*TASK DIRECTIONS*.
Go to the line below that has "Trung tâm đào tạo kế toán Hà", print it and each line after it exactly, and stop after the line that has "uma das principais"; leave out pictures.

Records excerpted from a collection:
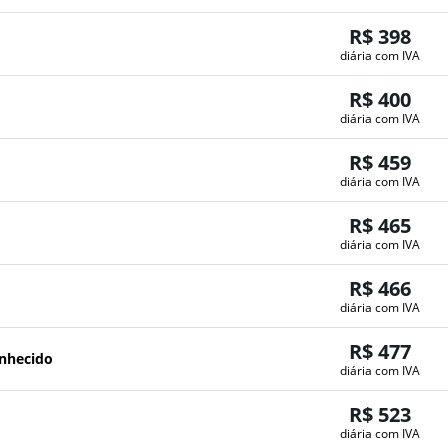
R$ 398
diária com IVA
R$ 400
diária com IVA
R$ 459
diária com IVA
R$ 465
diária com IVA
R$ 466
diária com IVA
R$ 477
onhecido
diária com IVA
R$ 523
diária com IVA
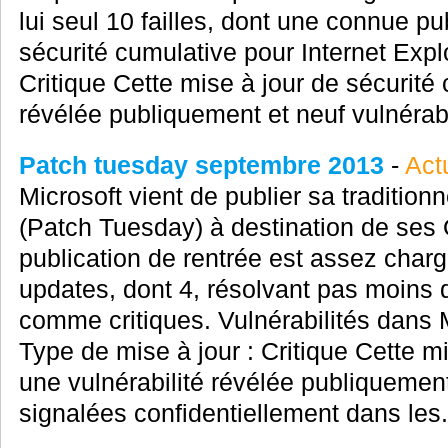
lui seul 10 failles, dont une connue p
sécurité cumulative pour Internet Expl
Critique Cette mise à jour de sécurité 
révélée publiquement et neuf vulnérabil
Patch tuesday septembre 2013
-
Act
Microsoft vient de publier sa tradition
(Patch Tuesday) à destination de ses O
publication de rentrée est assez cha
updates, dont 4, résolvant pas moins d
comme critiques. Vulnérabilités dans 
Type de mise à jour : Critique Cette mi
une vulnérabilité révélée publiquement
signalées confidentiellement dans les.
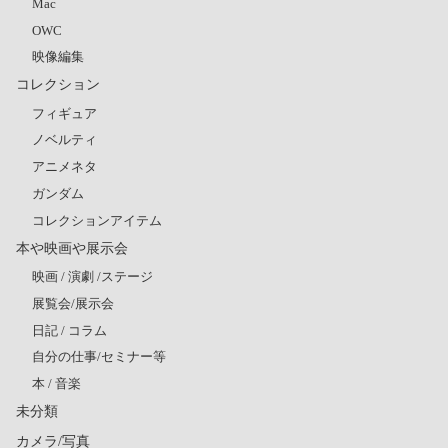
Mac
OWC
映像編集
コレクション
フィギュア
ノベルティ
アニメネタ
ガンダム
コレクションアイテム
本や映画や展示会
映画 / 演劇 /ステージ
展覧会/展示会
日記 / コラム
自分の仕事/セミナー等
本 / 音楽
未分類
カメラ/写真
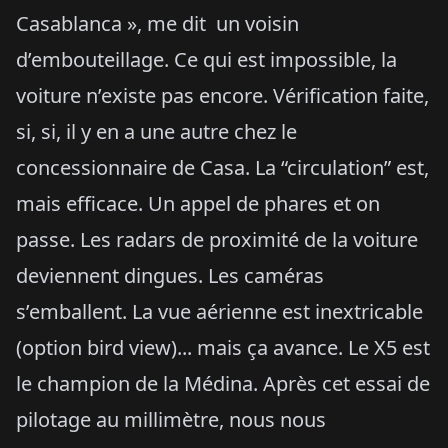
Casablanca », me dit un voisin
d’embouteillage. Ce qui est impossible, la
voiture n’existe pas encore. Vérification faite,
si, si, il y en a une autre chez le
concessionnaire de Casa. La “circulation” est,
mais efficace. Un appel de phares et on
passe. Les radars de proximité de la voiture
deviennent dingues. Les caméras
s’emballent. La vue aérienne est inextricable
(option bird view)... mais ça avance. Le X5 est
le champion de la Médina. Après cet essai de
pilotage au millimètre, nous nous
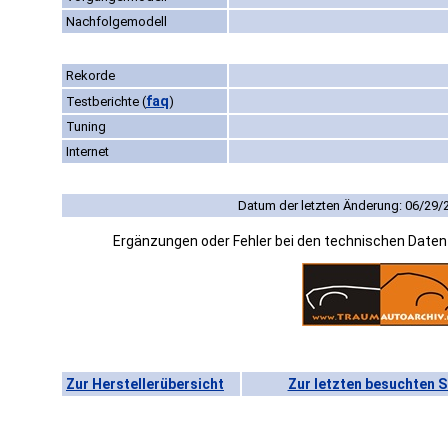
Nachfolgemodell
Rekorde
faq
Testberichte
(
)
Tuning
Internet
Datum der letzten Änderung: 06/29/
Ergänzungen oder Fehler bei den technischen Date
Zur Herstellerübersicht
Zur letzten besuchten S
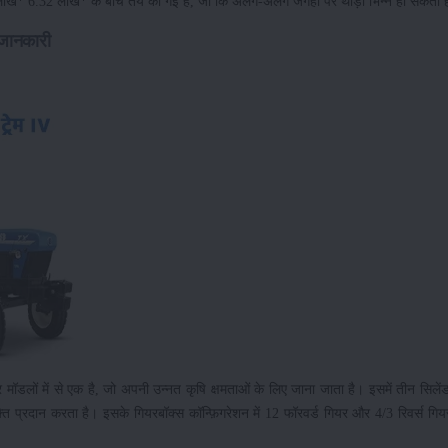
08 लाख* 6.32 लाख* के बीच तय की गई है, जो कि अलग-अलग जगहों पर थोड़ी भिन्न हो सकती 
ी जानकारी
 मॉडलों में से एक है, जो अपनी उन्नत कृषि क्षमताओं के लिए जाना जाता है। इसमें तीन सिले
 प्रदान करता है। इसके गियरबॉक्स कॉन्फ़िगरेशन में 12 फॉरवर्ड गियर और 4/3 रिवर्स गियर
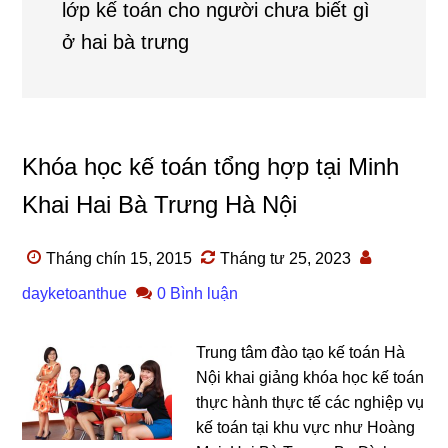
lớp kế toán cho người chưa biết gì
ở hai bà trưng
Khóa học kế toán tổng hợp tại Minh
Khai Hai Bà Trưng Hà Nội
Tháng chín 15, 2015
Tháng tư 25, 2023
dayketoanthue
0 Bình luận
Trung tâm đào tạo kế toán Hà
Nội khai giảng khóa học kế toán
thực hành thực tế các nghiệp vụ
kế toán tại khu vực như Hoàng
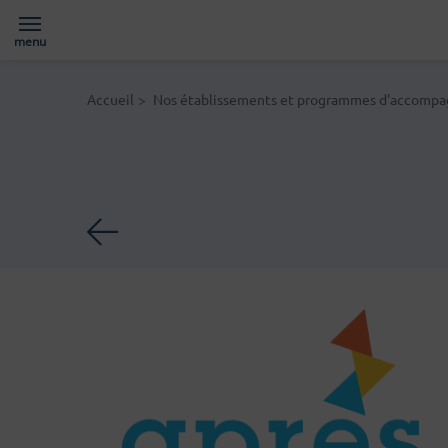
menu
Page d'accueil du site
Accueil
>
Nos établissements et programmes d'accomp
Retour à la liste des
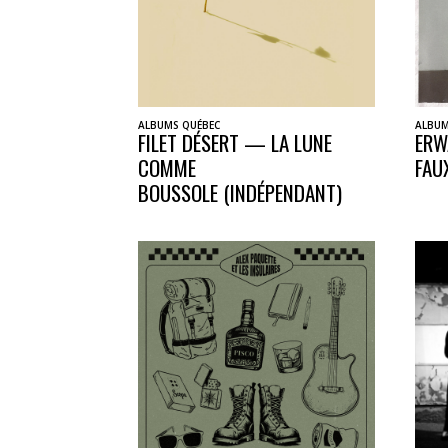
ALBUMS QUÉBEC
ALBUM
FILET DÉSERT — LA LUNE
ERW
COMME
FAU
BOUSSOLE (INDÉPENDANT)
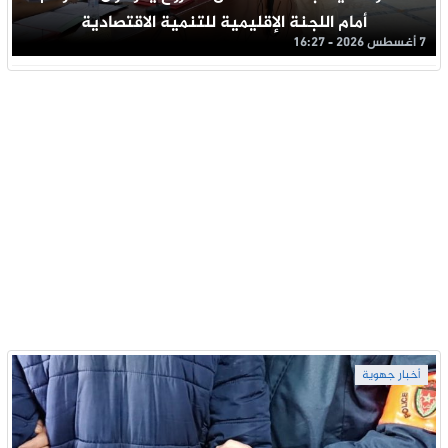
أمام اللجنة الإقليمية للتنمية الاقتصادية
7 أغسطس 2026 - 16:27
أخبار جهوية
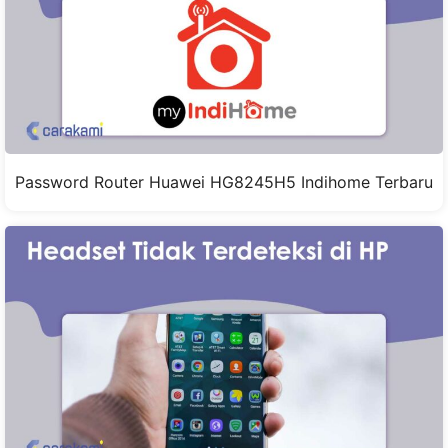
Password Router Huawei HG8245H5 Indihome Terbaru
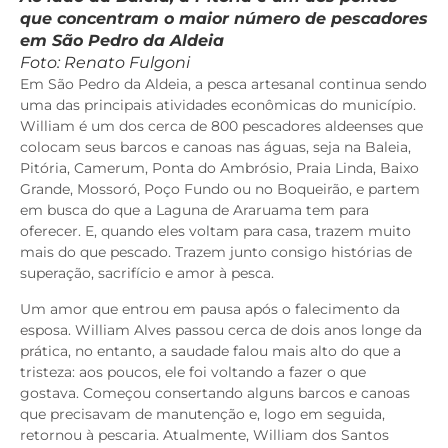
que concentram o maior número de pescadores
em São Pedro da Aldeia
Foto: Renato Fulgoni
Em São Pedro da Aldeia, a pesca artesanal continua sendo
uma das principais atividades econômicas do município.
William é um dos cerca de 800 pescadores aldeenses que
colocam seus barcos e canoas nas águas, seja na Baleia,
Pitória, Camerum, Ponta do Ambrósio, Praia Linda, Baixo
Grande, Mossoró, Poço Fundo ou no Boqueirão, e partem
em busca do que a Laguna de Araruama tem para
oferecer. E, quando eles voltam para casa, trazem muito
mais do que pescado. Trazem junto consigo histórias de
superação, sacrifício e amor à pesca.
Um amor que entrou em pausa após o falecimento da
esposa. William Alves passou cerca de dois anos longe da
prática, no entanto, a saudade falou mais alto do que a
tristeza: aos poucos, ele foi voltando a fazer o que
gostava. Começou consertando alguns barcos e canoas
que precisavam de manutenção e, logo em seguida,
retornou à pescaria. Atualmente, William dos Santos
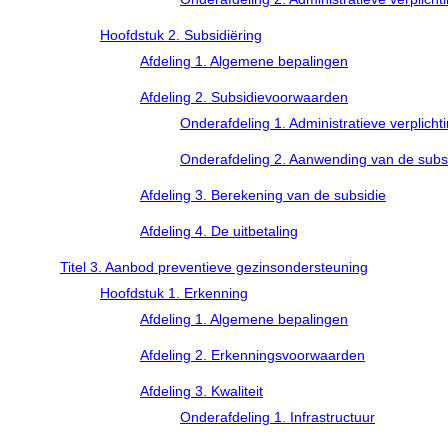
Hoofdstuk 2. Subsidiëring
Afdeling 1. Algemene bepalingen
Afdeling 2. Subsidievoorwaarden
Onderafdeling 1. Administratieve verplicht
Onderafdeling 2. Aanwending van de subs
Afdeling 3. Berekening van de subsidie
Afdeling 4. De uitbetaling
Titel 3. Aanbod preventieve gezinsondersteuning
Hoofdstuk 1. Erkenning
Afdeling 1. Algemene bepalingen
Afdeling 2. Erkenningsvoorwaarden
Afdeling 3. Kwaliteit
Onderafdeling 1. Infrastructuur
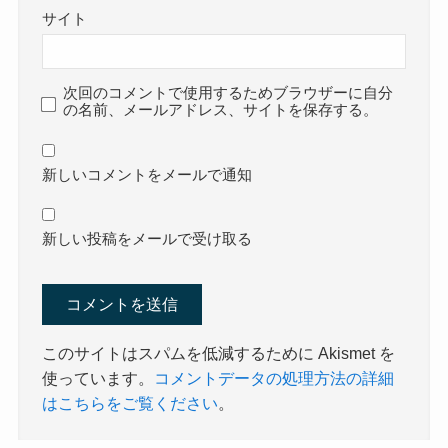
サイト
次回のコメントで使用するためブラウザーに自分
の名前、メールアドレス、サイトを保存する。
新しいコメントをメールで通知
新しい投稿をメールで受け取る
このサイトはスパムを低減するために Akismet を
使っています。
コメントデータの処理方法の詳細
はこちらをご覧ください
。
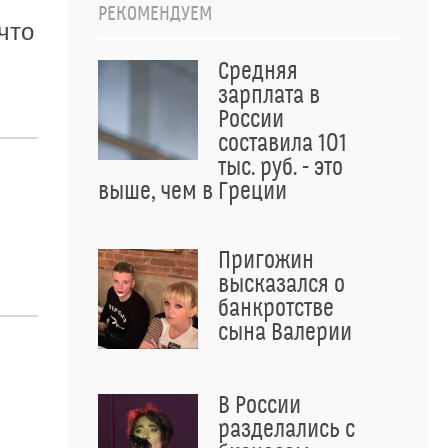
РЕКОМЕНДУЕМ
что
Средняя
зарплата в
России
составила 101
тыс. руб. - это
выше, чем в Греции
Пригожин
высказался о
банкротстве
сына Валерии
В России
разделались с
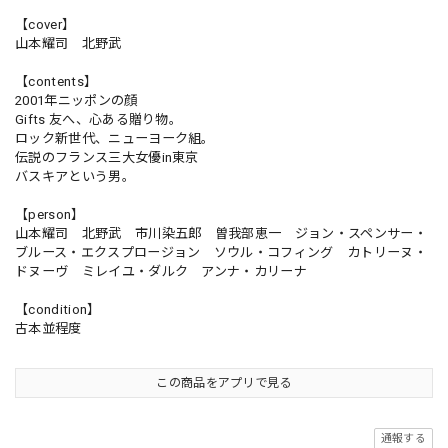
【cover】
山本耀司 北野武
【contents】
2001年ニッポンの顔
Gifts 友へ、心ある贈り物。
ロック新世代、ニューヨーク組。
伝説のフランス三大女優in東京
バスキアという男。
【person】
山本耀司 北野武 市川染五郎 曽我部恵一 ジョン・スペンサー・
ブルース・エクスプロージョン ソウル・コフィング カトリーヌ・
ドヌーヴ ミレイユ・ダルク アンナ・カリーナ
【condition】
古本並程度
この商品をアプリで見る
通報する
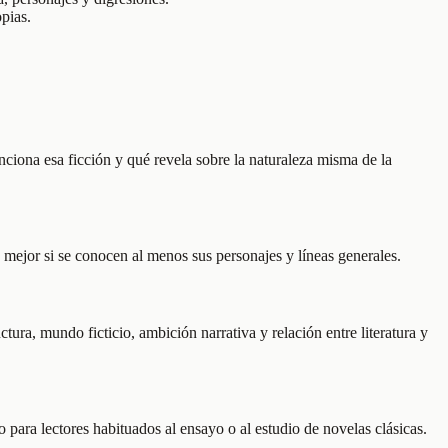
opias.
ciona esa ficción y qué revela sobre la naturaleza misma de la
ejor si se conocen al menos sus personajes y líneas generales.
tura, mundo ficticio, ambición narrativa y relación entre literatura y
o para lectores habituados al ensayo o al estudio de novelas clásicas.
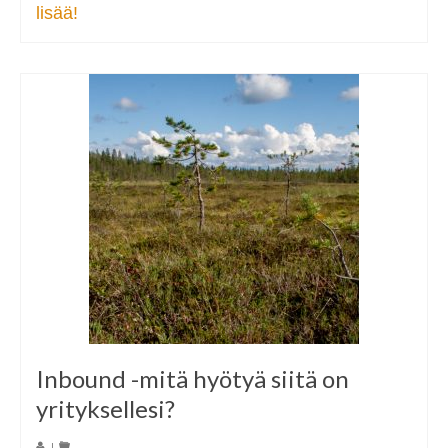
lisää!
Inbound -mitä hyötyä siitä on
yrityksellesi?
|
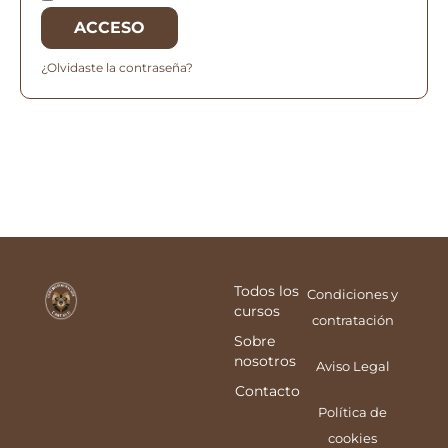
ACCESO
¿Olvidaste la contraseña?
Todos los
Condiciones y
cursos
contratación
Sobre
nosotros
Aviso Legal
Contacto
Política de
cookies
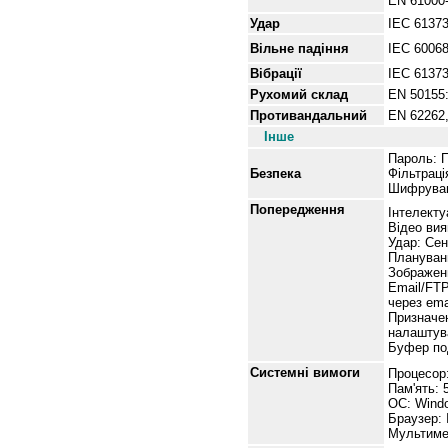
EN 61000-
Удар
IEC 6137
Вільне
падіння
IEC 60068
Вібрації
IEC 6137
Рухомий склад
EN 50155:
Противандальний
EN 62262,
Інше
Пароль: П
Безпека
Фільтраці
Шифруван
Попередження
Інтелекту
Відео вия
Удар: Сен
Плануванн
Зображенн
Email/FT
через ema
Призначен
налаштув
Буфер под
Системні вимоги
Процесор:
Пам'ять: 
ОС: Windo
Браузер: 
Мультимед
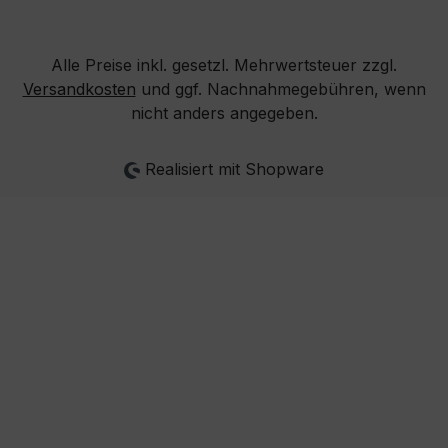
Alle Preise inkl. gesetzl. Mehrwertsteuer zzgl.
Versandkosten
und ggf. Nachnahmegebühren, wenn
nicht anders angegeben.
Realisiert mit Shopware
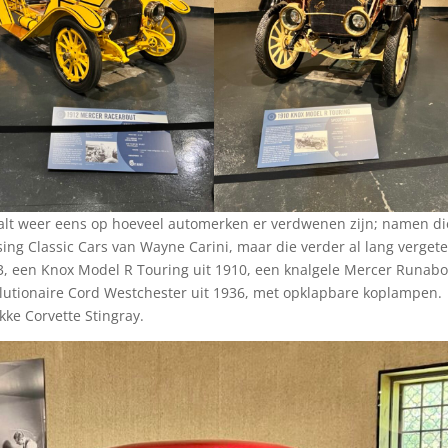
valt weer eens op hoeveel automerken er verdwenen zijn; namen d
ng Classic Cars van Wayne Carini, maar die verder al lang verget
13, een Knox Model R Touring uit 1910, een knalgele Mercer Runab
volutionaire Cord Westchester uit 1936, met opklapbare koplampen.
kke Corvette Stingray.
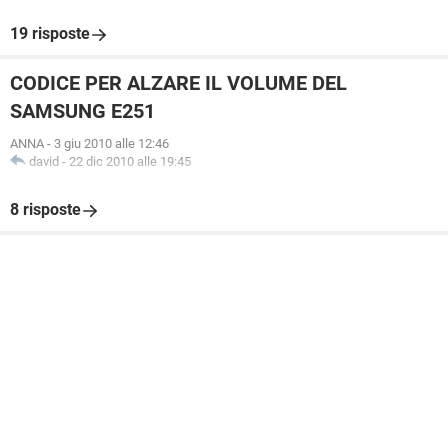
19 risposte
CODICE PER ALZARE IL VOLUME DEL
SAMSUNG E251
ANNA
-
3 giu 2010 alle 12:46
david
-
22 dic 2010 alle 19:45
8 risposte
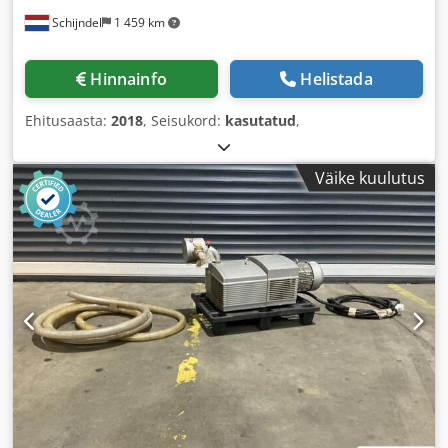
Schijndel
1 459 km
Hinnainfo
Helistada
Ehitusaasta:
2018
, Seisukord:
kasutatud
,
Väike kuulutus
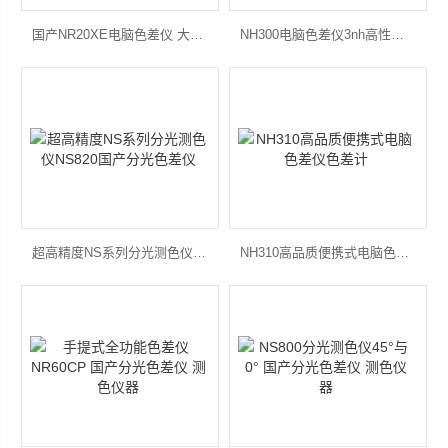
国产NR20XE电脑色差仪 大口径精密色差仪
NH300电脑色差仪3nh高性价比色差计
超高精度NS系列分光测色仪NS820国产分光色差仪
NH310高品质便携式电脑色差仪色差计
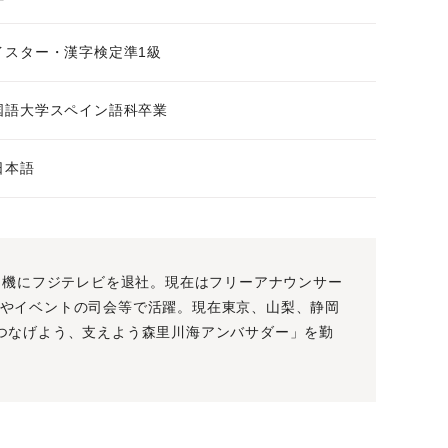
イスター・漢字検定準1級
国語大学スペイン語科卒業
日本語
婚を機にフジテレビを退社。現在はフリーアナウンサー
やイベントの司会等で活躍。現在東京、山梨、静岡
つなげよう、支えよう森里川海アンバサダー」を勤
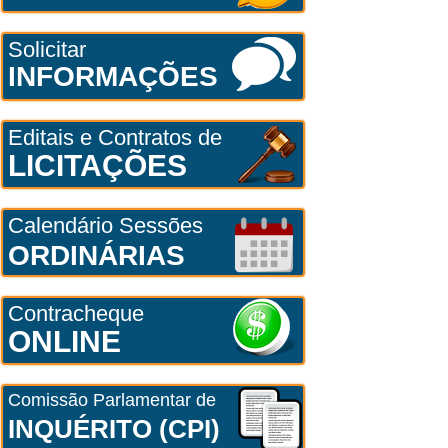
Solicitar
INFORMAÇÕES
Editais e Contratos de
LICITAÇÕES
Calendário Sessões
ORDINÁRIAS
Contracheque
ONLINE
Comissão Parlamentar de
INQUÉRITO (CPI)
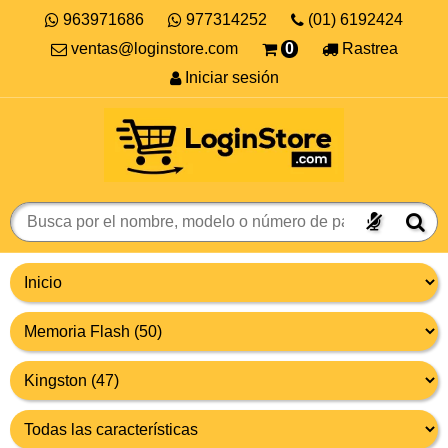
963971686
977314252
(01) 6192424
ventas@loginstore.com
0
Rastrea
Iniciar sesión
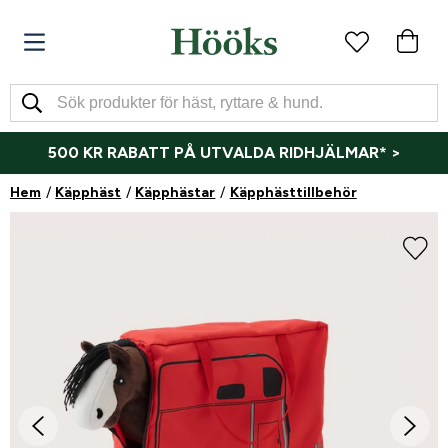
500 KR RABATT PÅ UTVALDA RIDHJÄLMAR* >
Hem
Käpphäst
Käpphästar
Käpphästtillbehör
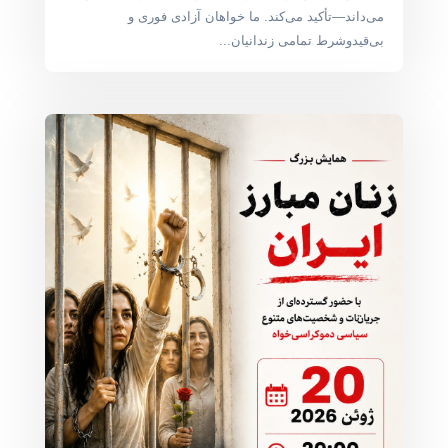
می‌داند—تأکید می‌کند. ما خواهان آزادی فوری و
بی‌قیدوشرط تمامی زندانیان...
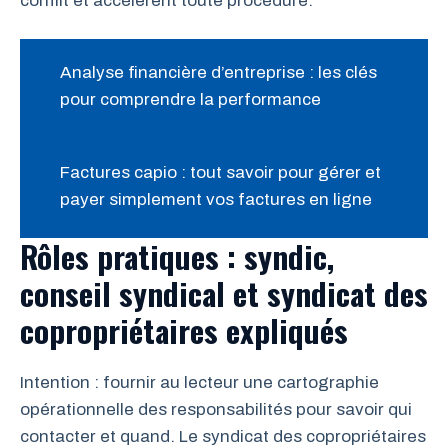
conflit et accélèrent toute procédure.
Analyse financière d’entreprise : les clés
pour comprendre la performance
Factures capio : tout savoir pour gérer et
payer simplement vos factures en ligne
Rôles pratiques : syndic,
conseil syndical et syndicat des
copropriétaires expliqués
Intention : fournir au lecteur une cartographie
opérationnelle des responsabilités pour savoir qui
contacter et quand. Le syndicat des copropriétaires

*YOUR RESPONSE*.
Trung tâm đào tạo kế toán Hà
Nội khai giảng khóa học kế toán
thực hành thực tế các nghiệp vụ
kế toán tại khu vực như Hoàng
menu
Page d'accueil du site
Accueil
>
Nos établissements et programmes d'accomp
Retour à la liste des
ALBUMS QUÉBEC
ALBUM
FILET DÉSERT — LA LUNE
ERW
COMME
FAU
BOUSSOLE (INDÉPENDANT)
أمام اللجنة الإقليمية للتنمية الاقتصادية
7 أغسطس 2026 - 16:27
أخبار جهوية
Password Router Huawei HG8245H5 Indihome Terbaru
que concentram o maior número de pescadores
em São Pedro da Aldeia
Foto: Renato Fulgoni
Em São Pedro da Aldeia, a pesca artesanal continua sendo
uma das principais atividades econômicas do município.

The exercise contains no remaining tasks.